Ханс опять вскакивает с кресла.
— Невозможно. Это террористы. Если они заодно, то у них одна религия. Да и вообще нам не надо больше об этом думать. Пусть это будет головоломкой для разведывательного управления полиции и для Интерпола.
Тильте не двигается с места.
— Двенадцать часов, — говорит она. — Осталось восемь часов до начала. Семь — до того, как начнут собираться люди.
Ханс судорожно подёргивается, он понимает, куда клонит Тильте.
— Если мы отвезём эту запись в полицию, — говорит Тильте, — то они спросят, откуда она у нас. Значит, мы выдадим папу и маму. И полиция обнаружит, что мы в розыске. И тут всё закрутится, меня отправят на Лэсё, Питера — в детский дом.
Ханс совершенно скисает. Я стою у окна, я ещё не понял, как следует себя вести. Внизу, на площади, там, где мы оставили «мерседес» работодателя Ханса, стоит чёрный автомобиль-фургон. Не исключено, что моё внимание привлекли тонированные стёкла, такие встречаются у нас на Финё, и я автоматически использую свою знаменитую мнемотехнику, благодаря которой во время наших летних семейных путешествий я много раз одерживал победу над Хансом и Тильте в игре на запоминание номеров автомобилей. Номер этой чёрной машины «Т» — как первая буква в имени Тильте, потом идёт «X» — первая буква в имени Ханса, а первые цифры 50 17, «17» — это семнадцатое мая, день, когда футбольный клуб Финё попал в СМДО — Суперлигу малых датских островов.
— Два часа, — говорит Тильте. — Мы уже очень близки к отгадке.
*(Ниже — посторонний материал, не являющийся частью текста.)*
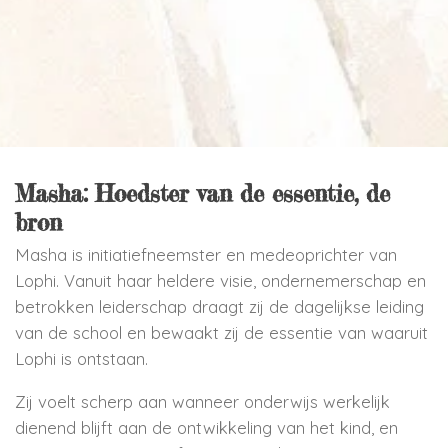
Masha: Hoedster van de essentie, de
bron
Masha is initiatiefneemster en medeoprichter van
Lophi. Vanuit haar heldere visie, ondernemerschap en
betrokken leiderschap draagt zij de dagelijkse leiding
van de school en bewaakt zij de essentie van waaruit
Lophi is ontstaan.
Zij voelt scherp aan wanneer onderwijs werkelijk
dienend blijft aan de ontwikkeling van het kind, en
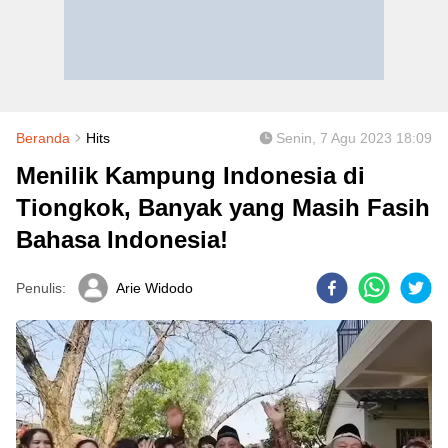
Beranda
Hits
Senin, 7 Agu 2023 18:09
Menilik Kampung Indonesia di
Tiongkok, Banyak yang Masih Fasih
Bahasa Indonesia!
Penulis:
Arie Widodo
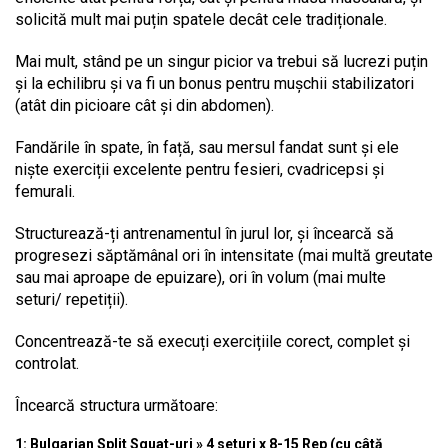
solicită mult mai puțin spatele decât cele tradiționale.
Mai mult, stând pe un singur picior va trebui să lucrezi puțin
și la echilibru și va fi un bonus pentru mușchii stabilizatori
(atât din picioare cât și din abdomen).
Fandările în spate, în față, sau mersul fandat sunt și ele
niște exerciții excelente pentru fesieri, cvadricepsi și
femurali.
Structurează-ți antrenamentul în jurul lor, și încearcă să
progresezi săptămânal ori în intensitate (mai multă greutate
sau mai aproape de epuizare), ori în volum (mai multe
seturi/ repetiții).
Concentrează-te să execuți exercițiile corect, complet și
controlat.
Încearcă structura următoare:
1: Bulgarian Split Squat-uri » 4 seturi x 8-15 Rep (cu câtă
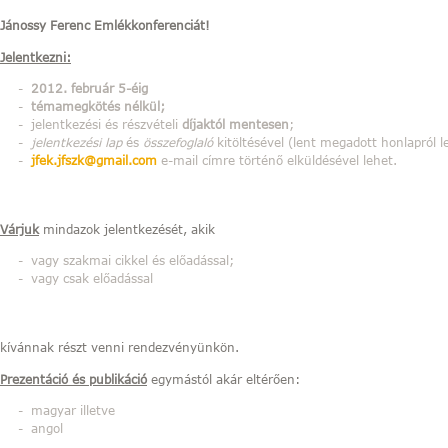
Jánossy Ferenc Emlékkonferenciát!
Jelentkezni:
2012. február 5-éig
témamegkötés nélkül;
jelentkezési és részvételi
díjaktól mentesen
;
jelentkezési lap
és
összefoglaló
kitöltésével (lent megadott honlapról l
jfek.jfszk@gmail.com
e-mail címre történő elküldésével lehet.
Várjuk
mindazok jelentkezését, akik
vagy szakmai cikkel és előadással;
vagy csak előadással
kívánnak részt venni rendezvényünkön.
Prezentáció és publikáció
egymástól akár eltérően:
magyar illetve
angol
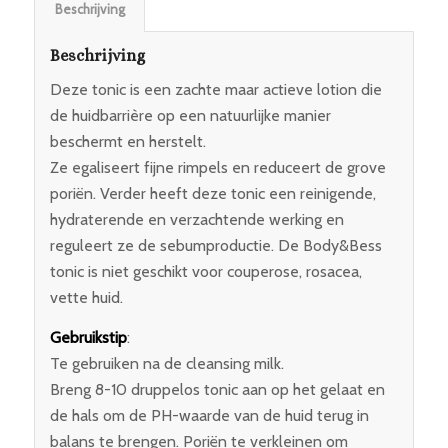
Beschrijving
Beschrijving
Deze tonic is een zachte maar actieve lotion die
de huidbarrière op een natuurlijke manier
beschermt en herstelt.
Ze egaliseert fijne rimpels en reduceert de grove
poriën. Verder heeft deze tonic een reinigende,
hydraterende en verzachtende werking en
reguleert ze de sebumproductie. De Body&Bess
tonic is niet geschikt voor couperose, rosacea,
vette huid.
Gebruikstip
:
Te gebruiken na de cleansing milk.
Breng 8-10 druppelos tonic aan op het gelaat en
de hals om de PH-waarde van de huid terug in
balans te brengen. Poriën te verkleinen om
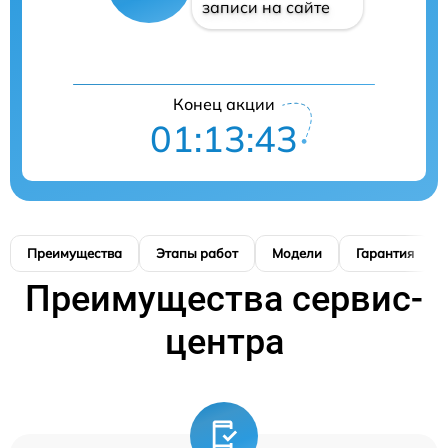
записи на сайте
Конец акции
01:13:42
Преимущества
Этапы работ
Модели
Гарантия
Преимущества сервис-
центра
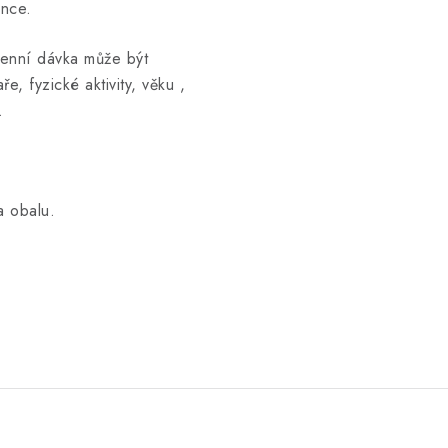
ance.
enní dávka může být
, fyzické aktivity, věku ,
.
a obalu.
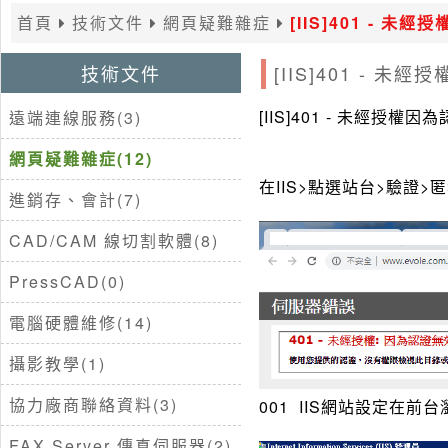
首頁
技術文件
網頁疑難雜症
[IIS]401 -
技術文件
[IIS]401 -
[IIS]401 - 未經授
遠端連線服務(3)
網頁疑難雜症(12)
在IIS>點選站台>驗證
進銷存、會計(7)
CAD/CAM 線切割軟體(8)
PressCAD(0)
電腦硬體維修(14)
攝影教學(1)
協力廠商聯絡資料(3)
001 IIS網站設定在前
FAX Server 傳真伺服器(2)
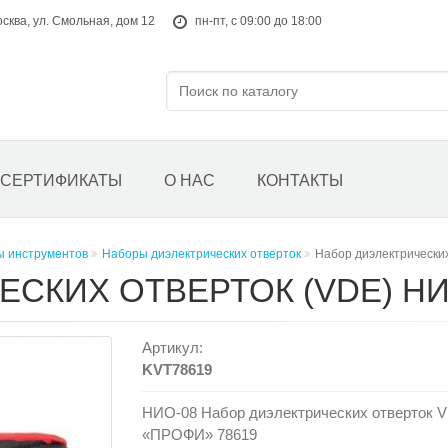
осква, ул. Смольная, дом 12
пн-пт, с 09:00 до 18:00
СЕРТИФИКАТЫ
О НАС
КОНТАКТЫ
ы инструментов
Наборы диэлектрических отверток
Набор диэлектрически
СКИХ ОТВЕРТОК (VDE) НИ
Артикул:
KVT78619
НИО-08 Набор диэлектрических отверток VD
«ПРОФИ» 78619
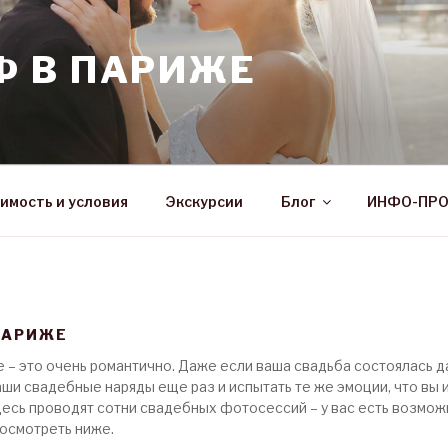
Ф В ПАРИЖЕ
имость и условия
Экскурсии
Блог
ИНФО-ПР
ПАРИЖЕ
– это очень романтично. Даже если ваша свадьба состоялась д
ши свадебные наряды еще раз и испытать те же эмоции, что вы 
есь проводят сотни свадебных фотосессий – у вас есть возможн
осмотреть ниже.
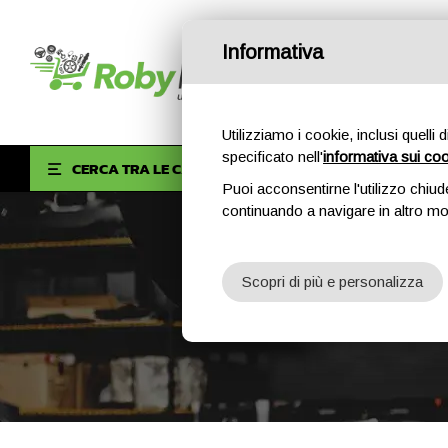
Informativa
Utilizziamo i cookie, inclusi quelli 
specificato nell'
informativa sui co
HOM
CERCA TRA LE CATEGORIE
Puoi acconsentirne l'utilizzo chiud
continuando a navigare in altro m
Scopri di più e personalizza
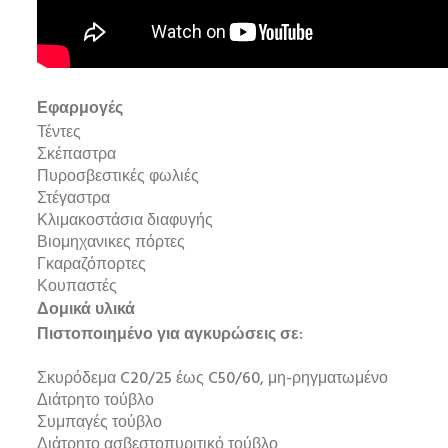
Εφαρμογές
Τέντες
Σκέπαστρα
Πυροσβεστικές φωλιές
Στέγαστρα
Κλιμακοστάσια διαφυγής
Βιομηχανικες πόρτες
Γκαραζόπορτες
Κουπαστές
Δομικά υλικά
Πιστοποιημένο για αγκυρώσεις σε:
Σκυρόδεμα C20/25 έως C50/60, μη-ρηγματωμένο
Διάτρητο τούβλο
Συμπαγές τούβλο
Διάτρητο ασβεστοπυριτικό τούβλο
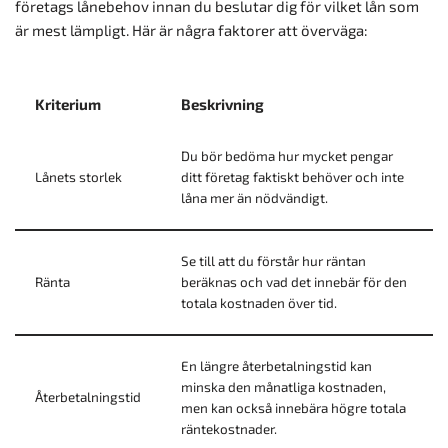
företags lånebehov innan du beslutar dig för vilket lån som
är mest lämpligt. Här är några faktorer att överväga:
Kriterium
Beskrivning
Du bör bedöma hur mycket pengar
Lånets storlek
ditt företag faktiskt behöver och inte
låna mer än nödvändigt.
Se till att du förstår hur räntan
Ränta
beräknas och vad det innebär för den
totala kostnaden över tid.
En längre återbetalningstid kan
minska den månatliga kostnaden,
Återbetalningstid
men kan också innebära högre totala
räntekostnader.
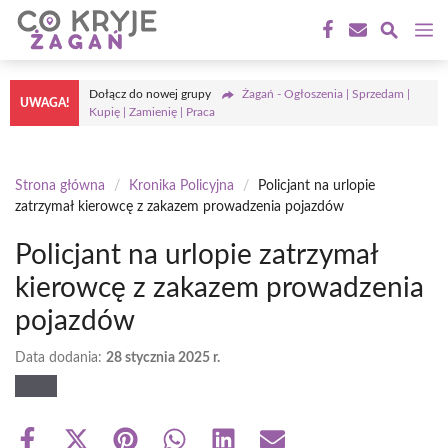
Przejdź
M
do
treści
Dołącz do nowej grupy
Żagań - Ogłoszenia | Sprzedam |
UWAGA!
Kupię | Zamienię | Praca
Strona główna
/
Kronika Policyjna
/
Policjant na urlopie
zatrzymał kierowcę z zakazem prowadzenia pojazdów
Policjant na urlopie zatrzymał
kierowcę z zakazem prowadzenia
pojazdów
Data dodania:
28 stycznia 2025 r.
Share
Share
Share
Share
Share
Share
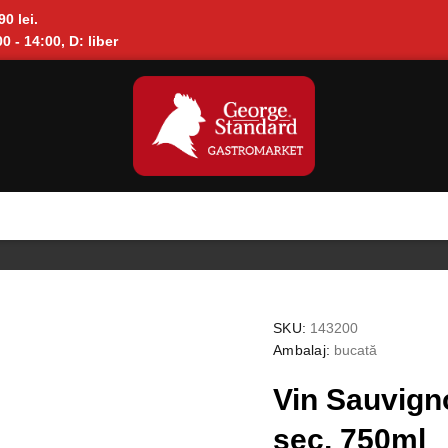
90 lei.
0 - 14:00, D: liber
SKU:
143200
Ambalaj:
bucată
Vin Sauvign
sec, 750ml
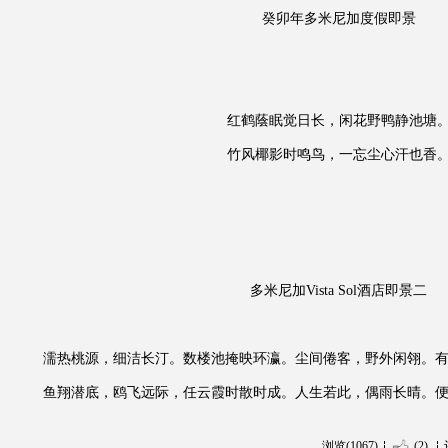
癸卯年多米尼加度假即景
红鹤蔭眠觉日长，闲花野鸭静池塘
竹风椰影时鸣鸟，一忘尘心汗也香
多米尼加Vista Sol酒店即景二
濡热桃源，细洁长汀。数楼池掩映环瀛。尘间倦客，野外闲翎。
鱼翔潜底，鸥飞远际，任云霞时散时成。人生若此，偶雨长晴。
浏览(1067)
(2)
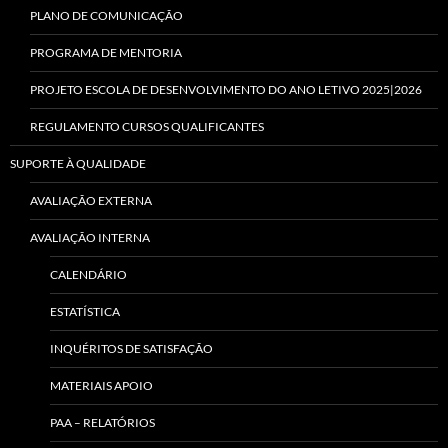
PLANO DE COMUNICAÇÃO
PROGRAMA DE MENTORIA
PROJETO ESCOLA DE DESENVOLVIMENTO DO ANO LETIVO 2025|2026
REGULAMENTO CURSOS QUALIFICANTES
SUPORTE À QUALIDADE
AVALIAÇÃO EXTERNA
AVALIAÇÃO INTERNA
CALENDÁRIO
ESTATÍSTICA
INQUÉRITOS DE SATISFAÇÃO
MATERIAIS APOIO
PAA – RELATÓRIOS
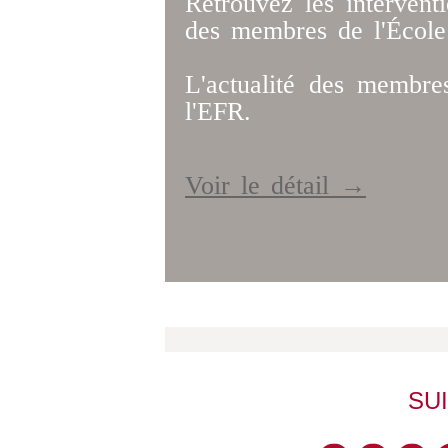
Retrouvez les intervent
des membres de l'École
L'actualité des membres
l'EFR.
Voir le détail →
SU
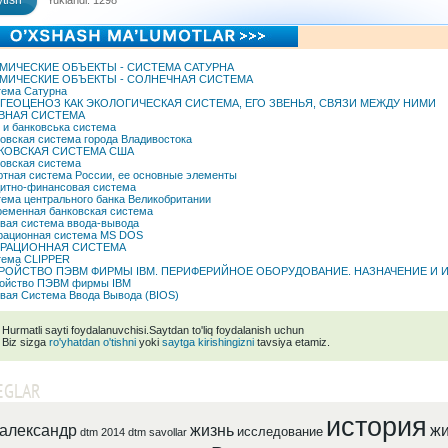
tish
Yuklandi: 1298
МИЧЕСКИЕ ОБЪЕКТЫ - СИСТЕМА САТУРНА
МИЧЕСКИЕ ОБЪЕКТЫ - СОЛНЕЧНАЯ СИСТЕМА
ема Сатурна
ГЕОЦЕНОЗ КАК ЭКОЛОГИЧЕСКАЯ СИСТЕМА, ЕГО ЗВЕНЬЯ, СВЯЗИ МЕЖДУ НИМИ
ВНАЯ СИСТЕМА
 и банковська система
овская система города Владивостока
КОВСКАЯ СИСТЕМА США
овская система
тная система России, ее основные элементы
итно-финансовая система
ема центрального банка Великобритании
еменная банковская система
вая система ввода-вывода
рационная система MS DOS
РАЦИОННАЯ СИСТЕМА
тема CLIPPER
РОЙСТВО ПЭВМ ФИРМЫ IBM. ПЕРИФЕРИЙНОЕ ОБОРУДОВАНИЕ. НАЗНАЧЕНИЕ И 
ройство ПЭВМ фирмы IBM
вая Система Ввода Вывода (BIOS)
Hurmatli sayti foydalanuvchisi.Saytdan to'liq foydalanish uchun
Biz sizga
ro'yhatdan o'tishni
yoki
saytga kirishingizni
tavsiya etamiz.
EGLAR
история
александр
жизнь
жи
исследование
dtm 2014
dtm savollar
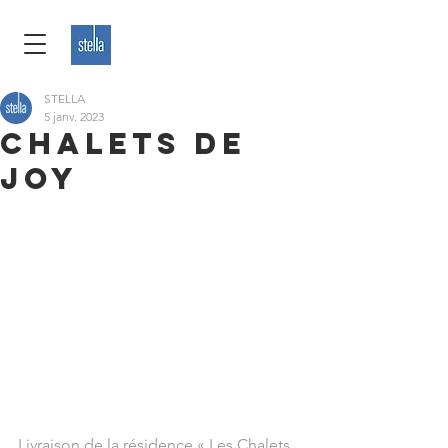
STELLA
5 janv. 2023
CHALETS DE
JOY
Livraison de la résidence « Les Chalets 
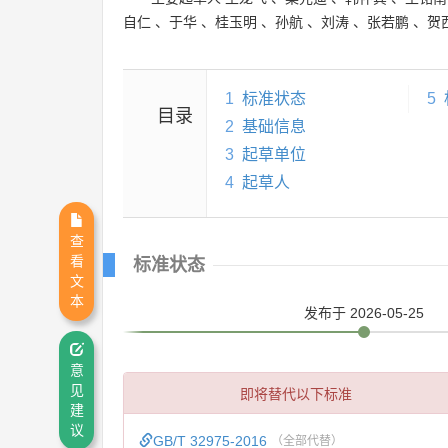
自仁
、
于华
、
桂玉明
、
孙航
、
刘涛
、
张若鹏
、
贺
1
标准状态
5
目录
2
基础信息
3
起草单位
4
起草人
查
看
标准状态
文
本
发布
于 2026-05-25
意
见
即将替代以下标准
建
议
GB/T 32975-2016
（全部代替）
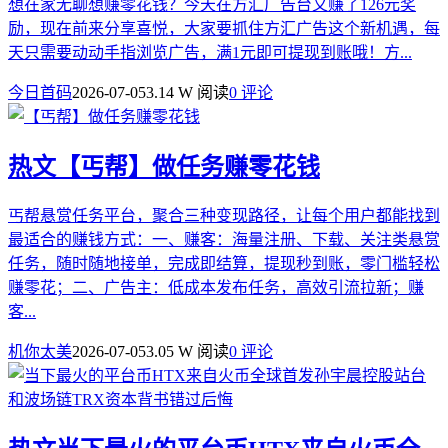
想在家无聊想赚零花钱？今天在方汇广告台又赚了126元奖
励，现在前来分享喜悦，大家要抓住方汇广告这个新机遇，每
天只需要动动手指浏览广告，满1元即可提现到账哦！方...
今日首码
2026-07-05
3.14 W 阅读
0 评论
热文
【丐帮】做任务赚零花钱
丐帮悬赏任务平台，聚合三种变现路径，让每个用户都能找到
最适合的赚钱方式：一、赚客：海量注册、下载、关注类悬赏
任务，随时随地接单，完成即结算，提现秒到账，零门槛轻松
赚零花；二、广告主：低成本发布任务，高效引流拉新；赚
客...
机你太美
2026-07-05
3.05 W 阅读
0 评论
Ещё два часа.
— И что вы за это время сможете сделать?
Этот вопрос задаёт Леонора.
— Светловолосый человек, — говорю я. — Хенрик. Он сказал, что в детстве играл в замке. Мы могли бы показать запись Рикарду.
В качестве дирижёрской палочки граф Рикард Три Льва использует гаванскую сигару, длинную, как указка, и сейчас она движется в сторону панорамного окна.
— У всех «глубоких» городов есть какая-то одна площадь, которая служит духовным центром. Площадь перед собором Святого Петра. Церковная площадь в городе Финё. Рыночная площадь перед Домским собором в Орхусе. Пространство вокруг Шартрского собора. Площадь перед Голубой мечетью в Стамбуле. В Копенгагене — это Королевская Новая площадь.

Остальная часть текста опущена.